Tal como suponía, los individuos de traje oscuro eran de la policía secreta. Le mostraron a Rachael sus documentos de identidad y sus placas. Por suerte, no la agobiaron con un florido pésame.
El más joven, robusto y con unas frondosas cejas, era el detective Hagerstrom. Dejó hablar a su compañero y no dijo absolutamente nada. Permanecía inmóvil como un roble, en contraste con el abogado que no cesaba de moverse.
Observaba a Rachael con sus pequeños ojos castaños, que al principio le dieron la impresión de que era estúpido, pero al cabo de un rato, pensándolo mejor, se dio cuenta de que poseía una inteligencia superior a la normal, que mantenía discretamente oculta.
Le preocupaba que de algún modo Hagerstrom, gracias a aquel sexto sentido casi mágico de los polis, se percatara de su engaño y percibiera la información que les ocultaba. Con la mayor discreción posible, procuró eludir su mirada.
El mayor de los policías, detective Julio Verdad, era un tipo bajito de piel color canela, con un ligero tono purpúreo en los ojos, parecido al de las ciruelas maduras. Vestía con mucha elegancia: traje azul a medida, oscuro pero ligero, camisa blanca posiblemente de seda con puños almidonados y gemelos de oro y perlas, un pañuelo de cuello granate con una cadena de oro en lugar de aguja y mocasines Bally de color granate oscuro.
A pesar de que Verdad hablaba de un modo entrecortado y casi brusco, su tono era ineludiblemente suave y amable.
El contraste entre su voz y la vivacidad de su actitud era desconcertante.
—Ha visto usted el sistema de seguridad de estas dependencias, señora Leben.
—Sí.
—¿Le parece satisfactorio?
—Supongo.
—¿Quién es usted? —preguntó Verdad, dirigiéndose a Benny.

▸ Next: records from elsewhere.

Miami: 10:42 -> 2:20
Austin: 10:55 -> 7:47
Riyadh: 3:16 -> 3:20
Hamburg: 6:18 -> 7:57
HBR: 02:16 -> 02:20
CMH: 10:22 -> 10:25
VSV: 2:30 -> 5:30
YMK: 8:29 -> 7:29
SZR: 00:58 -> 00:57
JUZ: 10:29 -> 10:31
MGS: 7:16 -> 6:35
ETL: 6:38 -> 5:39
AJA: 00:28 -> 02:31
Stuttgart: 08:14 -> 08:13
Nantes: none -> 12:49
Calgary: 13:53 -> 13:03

—Ben Shadway. Un viejo amigo de la señora Leben.
—¿De la escuela?
—No.
—¿Compañero de trabajo?
—No, sólo amigo.
—Comprendo —dijo mirándole con sus ojos color ciruela oscuro—. Tengo que hacerle algunas preguntas —agregó dirigiéndose a Rachael.
—¿Sobre qué?
—¿Quiere sentarse, señora Leben? —le preguntó Verdad, en lugar de responder inmediatamente a su pregunta.

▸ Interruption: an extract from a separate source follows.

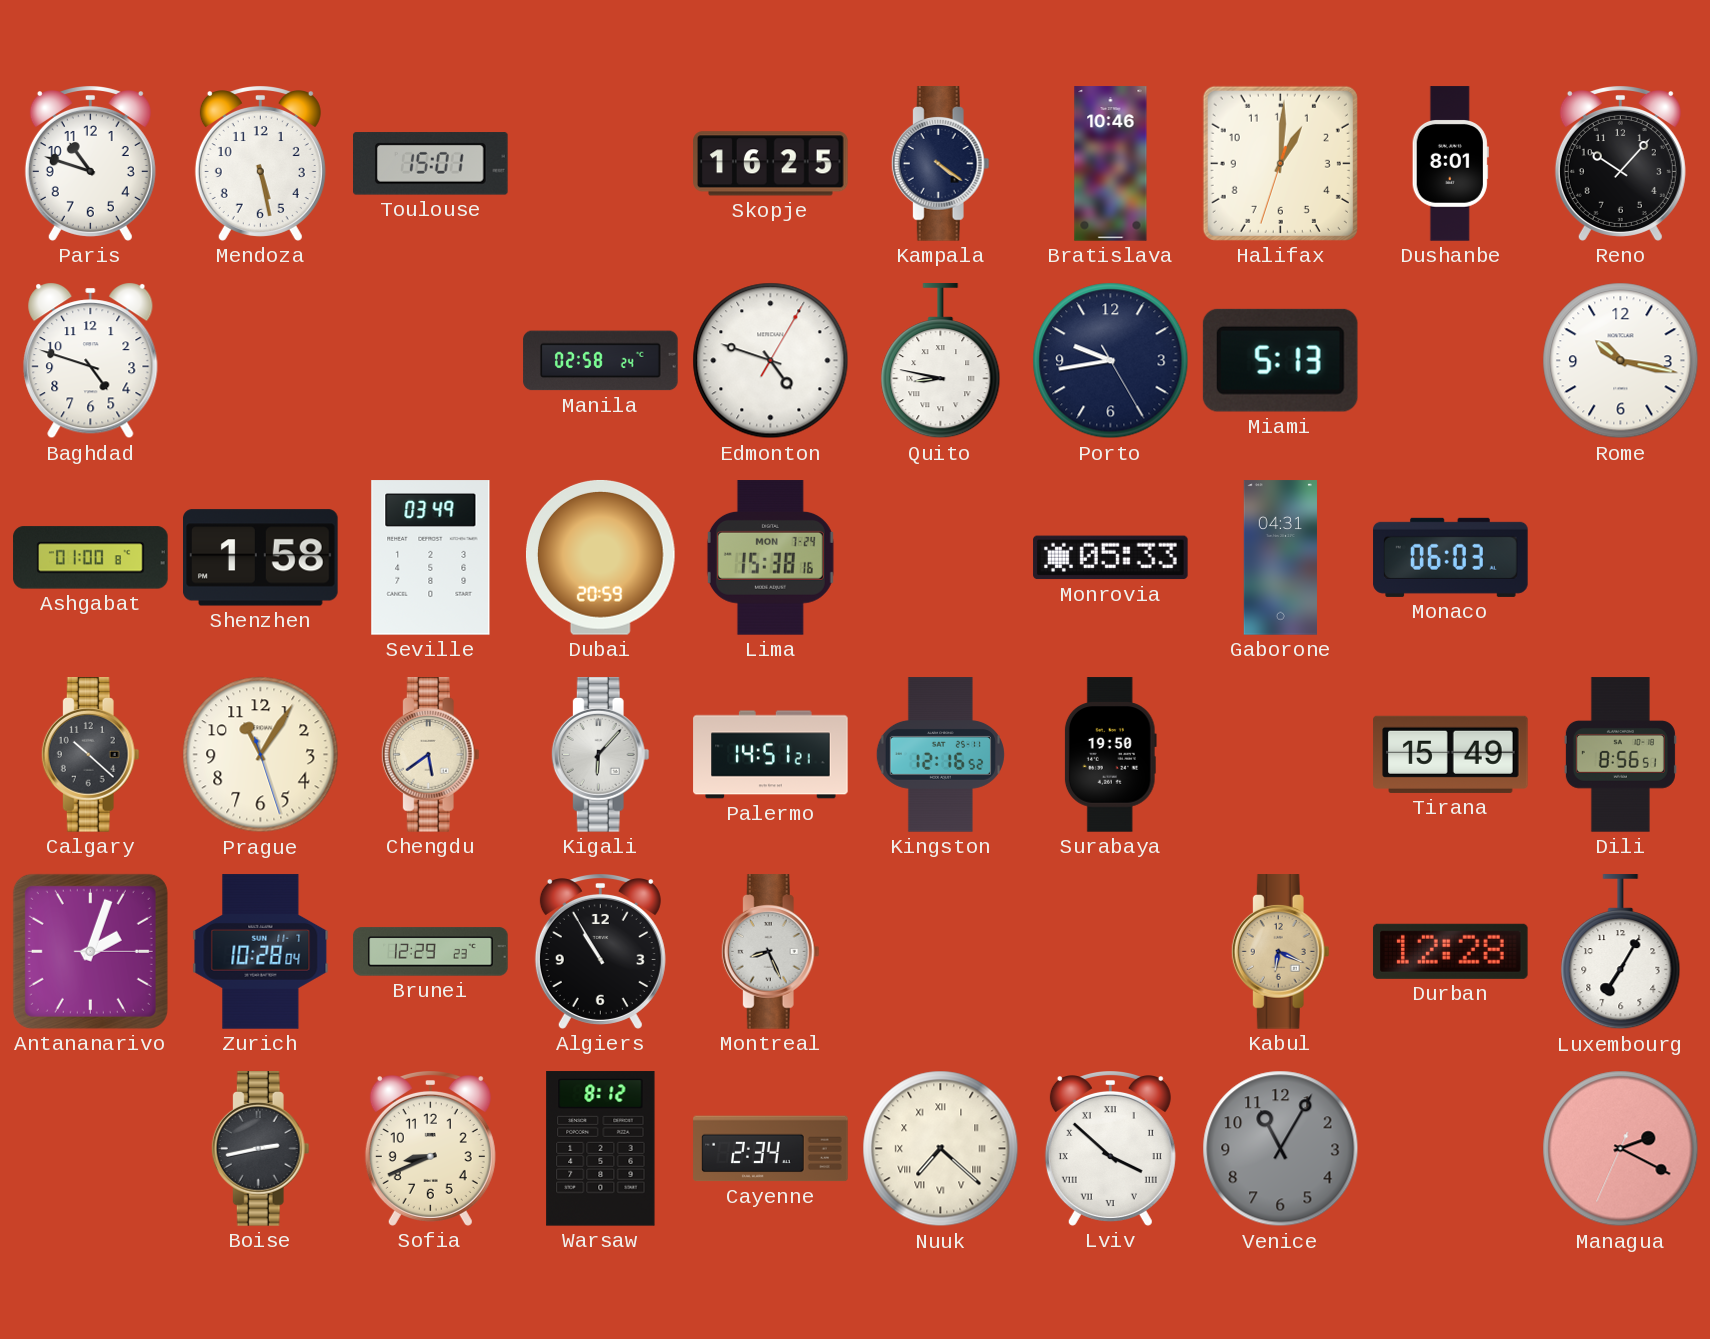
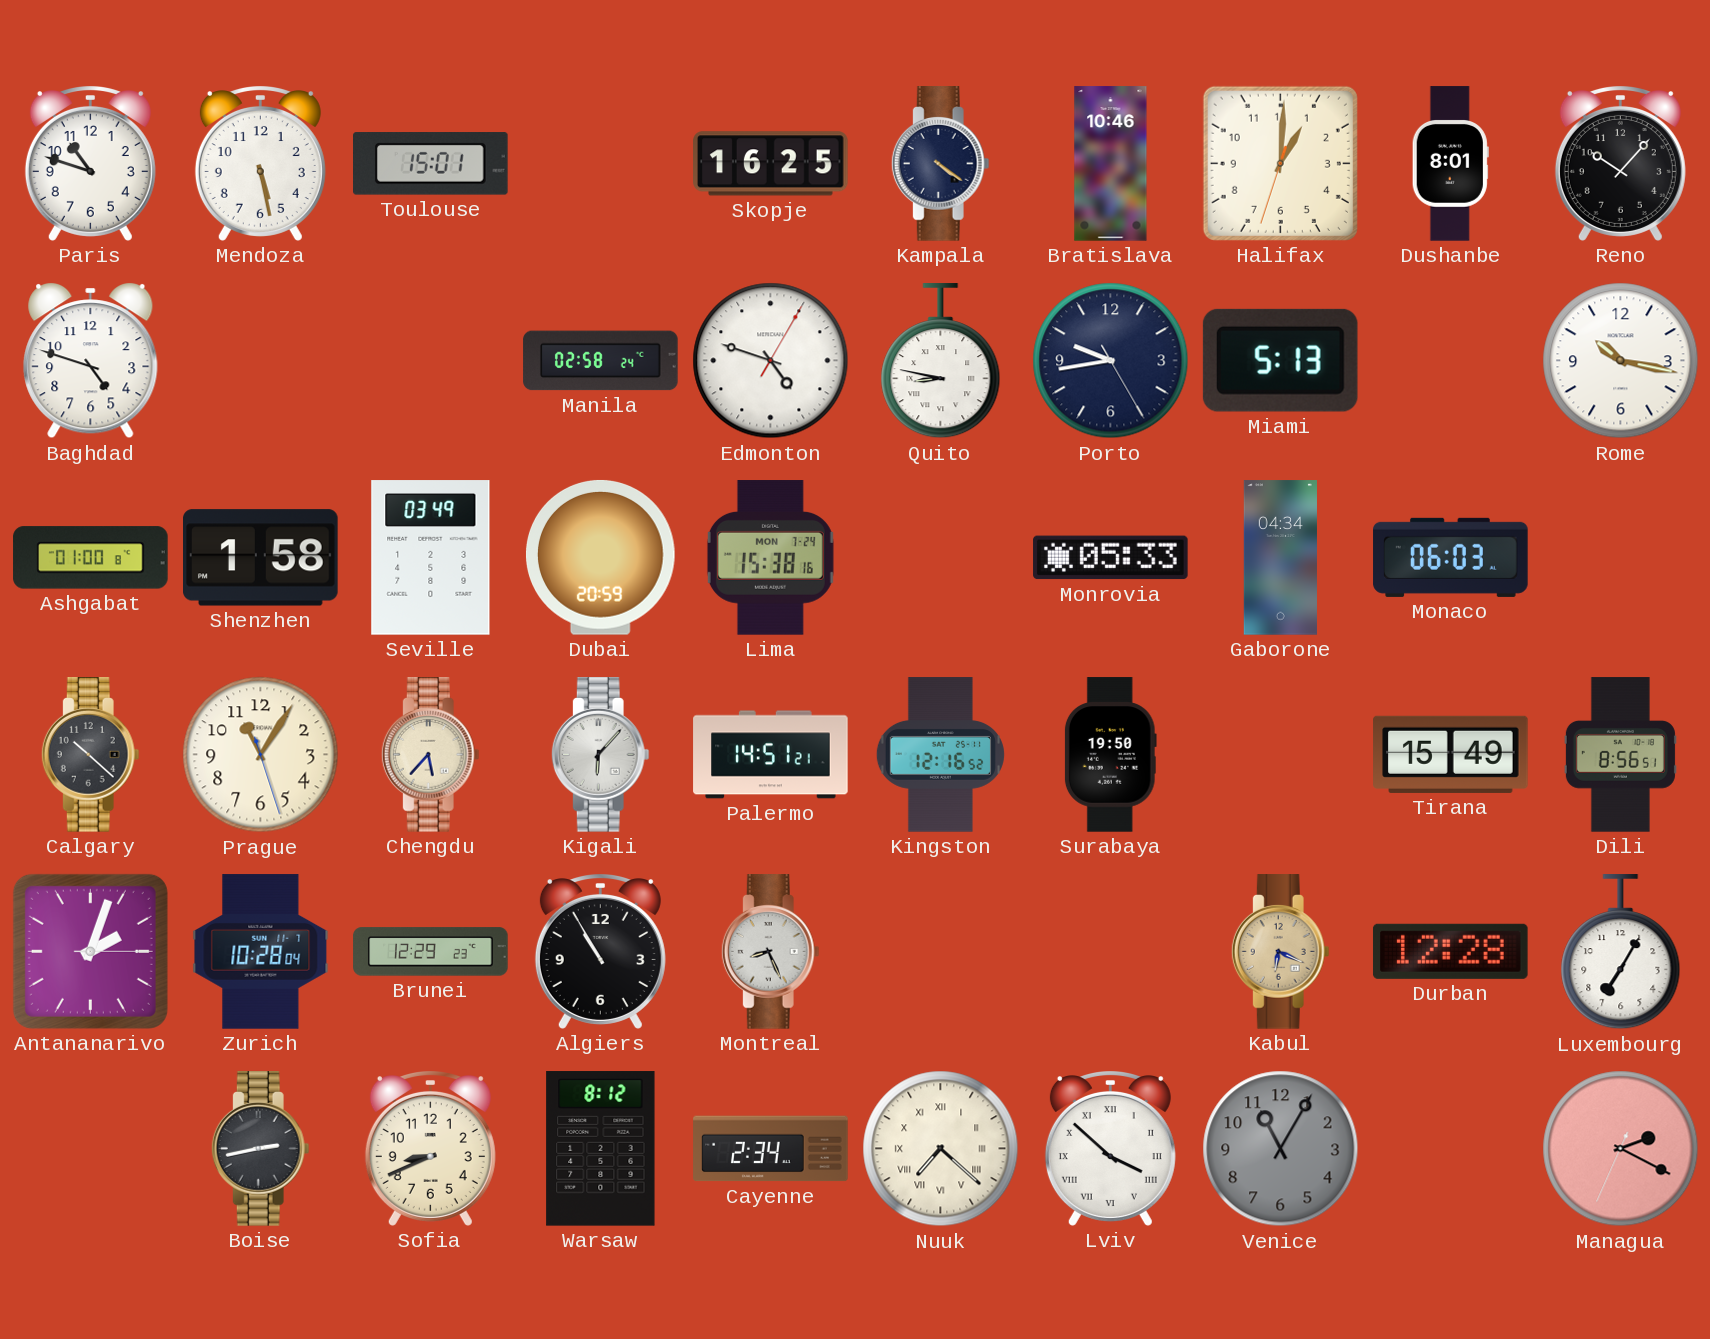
Gaborone: 04:31 -> 04:34
Chengdu: 5:39 -> 5:37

—Sí, por supuesto, una silla —dijo Everett Kordell apresurándose, junto con Ronald Tescanet, a traer una del escritorio que había en una esquina.
Al darse cuenta de que los demás no pensaban sentarse y para no colocarse en posición de inferioridad con relación a ellos, Rachael dijo:
—No, gracias, prefiero estar de pie. No veo ninguna razón para que esto se prolongue. No me siento con ánimos de seguir aquí mucho tiempo. ¿Qué deseaba preguntarme?
—Un delito poco corriente —dijo Verdad.
—El robo de un cadáver —explicó ella con la pretensión de que lo ocurrido le producía confusión y náusea, simulando lo primero pero lo segundo era bastante genuino.
—¿Quién puede haberlo hecho? —preguntó Verdad.
—No tengo ni idea.
—¿No conoce a nadie que tuviera razón para ello?
—¿A alguien con un motivo para robar el cuerpo de Eric? No, claro que no —respondió.
—¿Tenía enemigos?
—Además de ser un genio en su campo, tenía éxito en los negocios. Los genios suelen despertar inadvertidamente la envidia de sus colegas. Además, inevitablemente, había quien envidiaba su fortuna. A algunos les parecía que les había tratado mal… en su escalada hacia la cumbre.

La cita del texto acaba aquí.